Writing Patterns
Feb. 20th, 2009 12:12 am![[personal profile]](https://www.dreamwidth.org/img/silk/identity/user.png)
(Yes, you know who you are who prompted this ;).
A lot of people complain about writing books that specify THE way to do things as though all other techniques are garbage, a complaint I agree with. It's easier not to qualify every statement, but sometimes the tone comes across as saying only idiots choose another path.
That's not what I'm writing about though.
There's a corollary to this that I don't see getting much press from writers. Though not the first time I've run into it, I had a conversation along these lines today and decided to talk about it here in case others might benefit from my perspective.
What I'm talking about is the tendency among authors to malign their current process. Now I know that just because a writer happens to work one way now doesn't mean that writer will still be using the same writing pattern in a year, two years, or more. However, if a writer has an established pattern, it makes more sense to me to accept the current state as a "for now necessity" than to fight against it.
This is an aspect of self-awareness that many people skim over. Though they complain as above about people telling them about THE way, their acceptance of alternatives encompasses not their own patterns but only those of other writing books or successful writers they know. Sometimes this is because their current process is onerous, sometimes it's because they believe they should be able to follow something like Holly Lisle's One-Pass Manuscript Revision process and when they find their draft has too much work required, they get frustrated.
I've been there. I've measured myself against others' productivity, how quickly they bring a draft to market, their submissions patterns, and what have you. It's easy with all the information out there to find some way of knocking yourself or your process down.
Here's what I say to that habit: get it behind you. Move past comparison to others and toward understanding what you're doing and why. I'm not saying you can't change your process. I'm not saying you shouldn't take the opportunity to learn other methods of working. What I am saying is that you should to recognize your current pattern as what you need at this moment based on what you know at this time. Don't fight it. Accept it.
Yes, you should work to change the pattern if it is not producing what you want, but that's not the same as fighting it.
Fighting your pattern is harmful to your self-esteem, to your ability to grow, to your very health at times, mental or physical. You adopted this pattern for a reason. I can't tell you if it's because there's a huge hole in your knowledge, whether you're on the cusp of a radical growth, or whether something happened to knock you back and you're in a mad scramble to recover. The cause almost doesn't matter.
This is your current pattern. Accept it, embrace it, take advantage of the fact that your mind and body have found a way to progress no matter how slowly, how awkwardly, how not like you wish you were. Go ahead and study other processes, learn new techniques, fill in your knowledge so you will be ready when it all comes together and your pattern shifts, but don't condemn the pattern you have now if it is producing any forward motion at all.

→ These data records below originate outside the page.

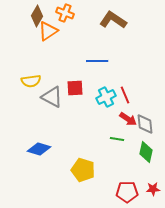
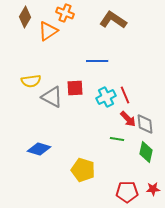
brown diamond: moved 12 px left, 1 px down
red arrow: rotated 12 degrees clockwise
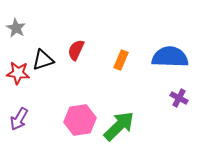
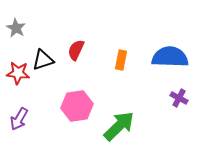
orange rectangle: rotated 12 degrees counterclockwise
pink hexagon: moved 3 px left, 14 px up
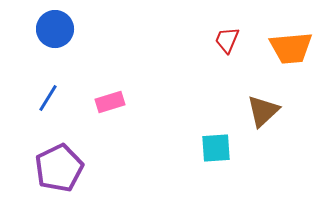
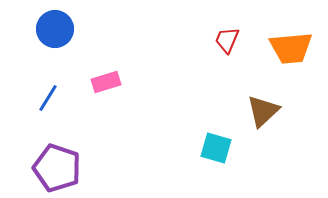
pink rectangle: moved 4 px left, 20 px up
cyan square: rotated 20 degrees clockwise
purple pentagon: moved 2 px left; rotated 27 degrees counterclockwise
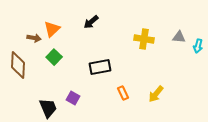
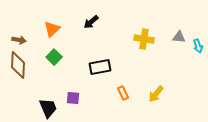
brown arrow: moved 15 px left, 2 px down
cyan arrow: rotated 32 degrees counterclockwise
purple square: rotated 24 degrees counterclockwise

A rolling stone gathers no moss and an object at rest stays at rest.
The more you fight, the more you drive yourself to a standstill. Sure, maybe that pattern's no fun, maybe you feel like you missed the bus, that opportunity never bothered to come knocking, but there's an old saying, "God helps those who help themselves." Whether you believe in a deity or not, the principle applies. By fighting, you are refusing the method of progress you have found for right now. You are seeking the greener grass on the other side of the fence rather than lowering your head to graze. If you would only feast on what you have around you, you could grow strong enough to leap the fence, to knock it aside, to burrow under, and then discover for yourself whether the new process you're exploring is actually better...or just different.